Media inspire us that you need to be perfect in the most ordinary sense: have perfect hair and teeth. You can’t even show that you sweat. No, no, no! Let me sweat, assholes. May I have crooked teeth and imperfect hair. Yes, I don’t care. I just want to be a good person. Therefore, I find the monsters so touching: they best embody an alternative for me to the standards.
The most clearly Del Toro expressed his love for imperfection in the "form of water". The film looks like the fairy tale "Beauty and the Beast", only turned inside out. "Beauty" in it is far from Hollywood standards, and her beloved river monster does not become a prince at the end.
The director uses the water that surrounds them as a metaphor for love. No matter how imperfect and different people, true love, like water, take the desired shape to smooth out all the differences and disadvantages. Having loved, the heroes remain themselves and accept each other real.
Magic anarchism
Del Toro’s films not only protect differentness, but also criticize a society obsessed with ideals, standards and order. According to the author, a fairy tale is a very politicized genre that is well suited for such purposes.
The director divides fairy tales into symbolic and anarchist. The former impose the current order and call evil everything that does not comply with the standards. The kings are fair and wise, the princes are beautiful and noble, and the monsters are bloodthirsty and cruel – and nothing else.
Such praise of order is alien to Del Toro. As a child, he suffered from his grandmother and church, then as an emigrant fought with states and, finally, as a director defended his ideas in front of the film studios. After all, he was completely disappointed in social institutions.
Therefore, fairy tales that Del Toro tells are anarchical by nature. They undermine the current order and show that the system itself, with all its external attractiveness inside, can turn out to be a real evil. The moral of his fairy tales is simple: do not blindly obey the rules.
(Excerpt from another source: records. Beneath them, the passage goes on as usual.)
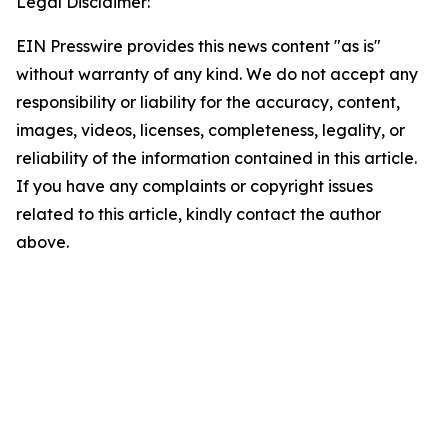
Legal Disclaimer:
EIN Presswire provides this news content "as is"
without warranty of any kind. We do not accept any
responsibility or liability for the accuracy, content,
images, videos, licenses, completeness, legality, or
reliability of the information contained in this article.
If you have any complaints or copyright issues
related to this article, kindly contact the author
above.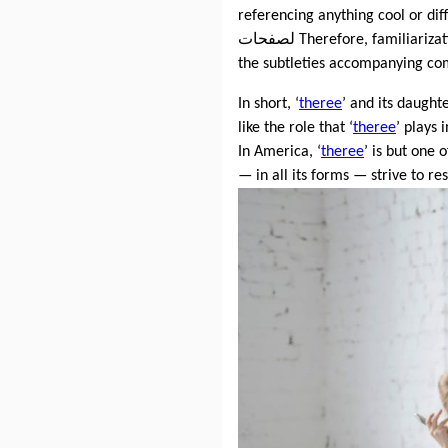
referencing anything cool or dif
لصفحات Therefore, familiariz
the subtleties accompanying co
In short, ‘
theree
’ and its daught
like the role that ‘
theree
’ plays 
In America, ‘
theree
’ is but one
— in all its forms — strive to r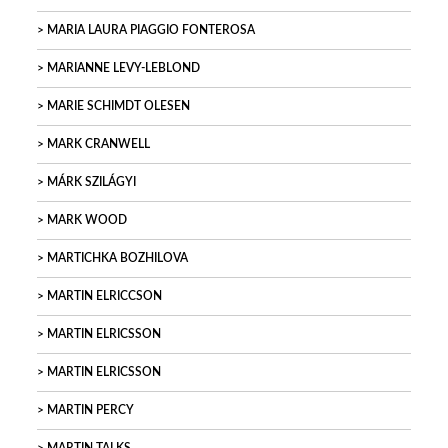
MARIA LAURA PIAGGIO FONTEROSA
MARIANNE LEVY-LEBLOND
MARIE SCHIMDT OLESEN
MARK CRANWELL
MÁRK SZILÁGYI
MARK WOOD
MARTICHKA BOZHILOVA
MARTIN ELRICCSON
MARTIN ELRICSSON
MARTIN ELRICSSON
MARTIN PERCY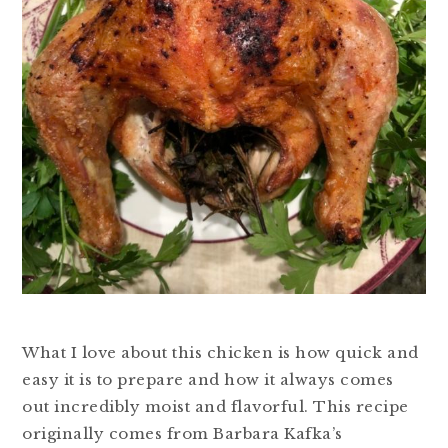
What I love about this chicken is how quick and
easy it is to prepare and how it always comes
out incredibly moist and flavorful. This recipe
originally comes from Barbara Kafka’s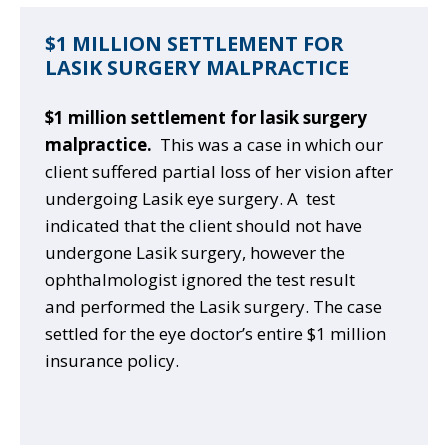
$1 MILLION SETTLEMENT FOR
LASIK SURGERY MALPRACTICE
$1 million settlement for lasik surgery
malpractice.
This was a case in which our
client suffered partial loss of her vision after
undergoing Lasik eye surgery. A test
indicated that the client should not have
undergone Lasik surgery, however the
ophthalmologist ignored the test result
and performed the Lasik surgery. The case
settled for the eye doctor’s entire $1 million
insurance policy.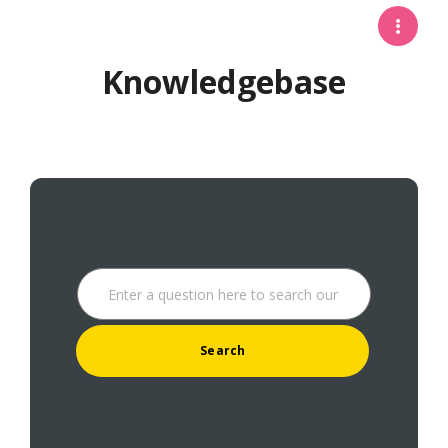
Knowledgebase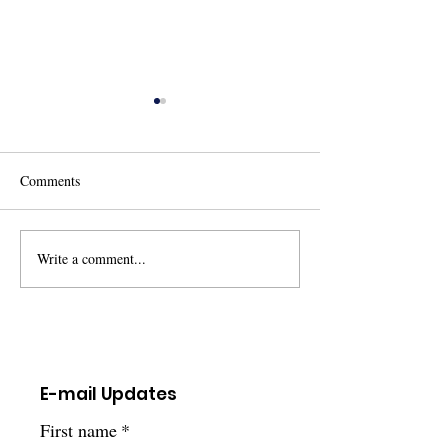
Comments
Write a comment...
Ohio Newborn Screening
Children's Hospita
Family Advisory Committee
Pittsburgh ~ Rese
Opportunity
Opportunity
E-mail Updates
First name
*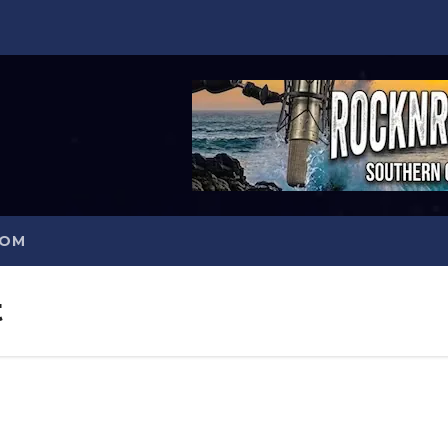
COM
t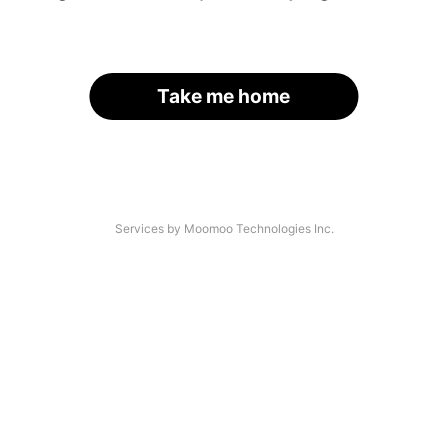
Take me home
Services by Moomoo Technologies Inc.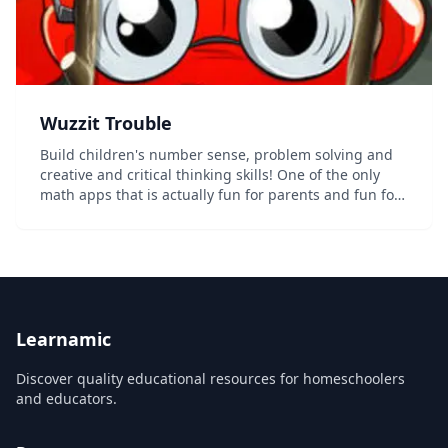
‎Wuzzit Trouble
Build children's number sense, problem solving and
creative and critical thinking skills! One of the only
math apps that is actually fun for parents and fun for
children! The Wuzzits need your help! In Wuzzit
Trouble, your job is to free the lovabl...
Learnamic
Discover quality educational resources for homeschoolers
and educators.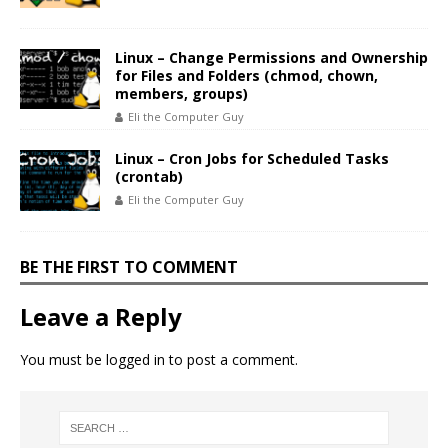
Linux – Change Permissions and Ownership
for Files and Folders (chmod, chown,
members, groups)
Eli the Computer Guy
Linux – Cron Jobs for Scheduled Tasks
(crontab)
Eli the Computer Guy
BE THE FIRST TO COMMENT
Leave a Reply
You must be
logged in
to post a comment.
If the favorite heroes of the director are outsiders and marginals, then the villains in his films are usually the forces that manactically strive for perfection, superiority and control. These are the Nazis in Hellboy, and despotistical parents at the Bagrow Peak, and American militarists in the "water form".
Fascist Captain Vidal ("Labyrinth Faun")
The author’s hatred of the system reaches a peak in the “Favna Labyrinth”. In this fairy tale, the director uses disobedience as a leitmotif. The heroine resists the naive mother, the mysterious Faun and, finally, to the fascist captain Vidal – the main system evil. Each time the plot rewards the girl for disobedience.
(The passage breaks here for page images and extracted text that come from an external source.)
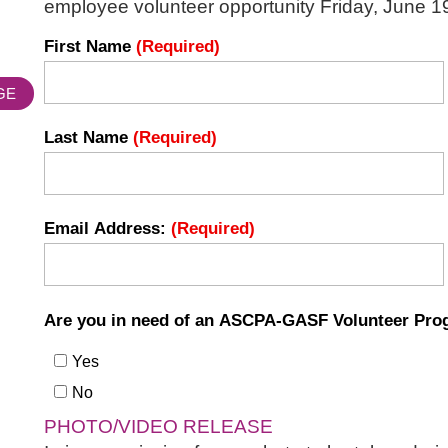
employee volunteer opportunity Friday, June 19
First Name
(Required)
GE
Last Name
(Required)
Email Address:
(Required)
Are you in need of an ASCPA-GASF Volunteer Prog
Yes
No
PHOTO/VIDEO RELEASE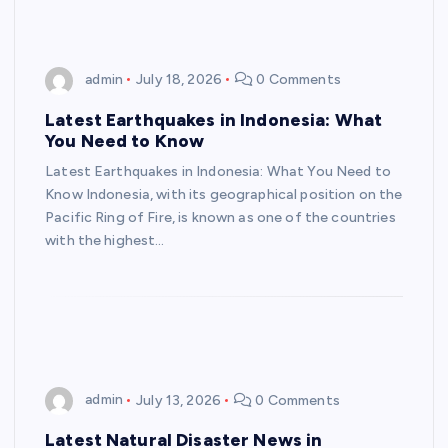
admin
July 18, 2026
0 Comments
Latest Earthquakes in Indonesia: What
You Need to Know
Latest Earthquakes in Indonesia: What You Need to
Know Indonesia, with its geographical position on the
Pacific Ring of Fire, is known as one of the countries
with the highest…
admin
July 13, 2026
0 Comments
Latest Natural Disaster News in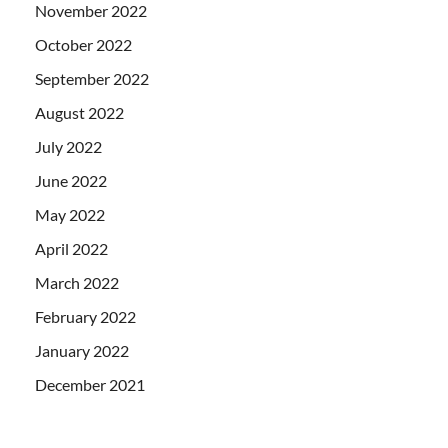
November 2022
October 2022
September 2022
August 2022
July 2022
June 2022
May 2022
April 2022
March 2022
February 2022
January 2022
December 2021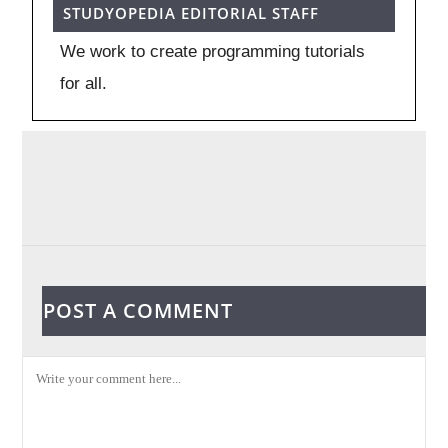
STUDYOPEDIA EDITORIAL STAFF
We work to create programming tutorials
for all.
POST A COMMENT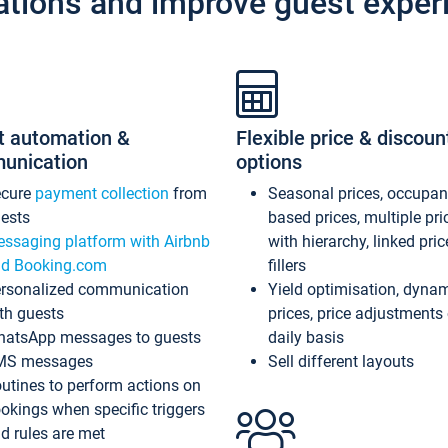
ations and improve guest exper
t automation &
Flexible price & discoun
unication
options
ecure
payment collection
from
Seasonal prices, occupa
ests
based prices, multiple pri
ssaging platform with Airbnb
with hierarchy, linked pri
d Booking.com
fillers
rsonalized communication
Yield optimisation, dyna
th guests
prices, price adjustments
atsApp messages to guests
daily basis
MS messages
Sell different layouts
utines to perform actions on
okings when specific triggers
d rules are met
It is noteworthy that at first del Toro calls for the villain sympathy. The captain has a well -groomed appearance and impeccable manners, which, however, soon come into contrast with his inhuman cruelty. The predicted guttus of Vidal and fascism as a whole symbolizes the faceless monster devouring innocent children.
Faceless creature ("Labyrinth Faun")
One of the dangers of fascism and generally true evil [. ] – this is his attractiveness. It is very attractive in the sense that most people deny. Many make villains ugly and unpleasant. And I think that fascism has a whole concept [. ] capable of charm people with weak will.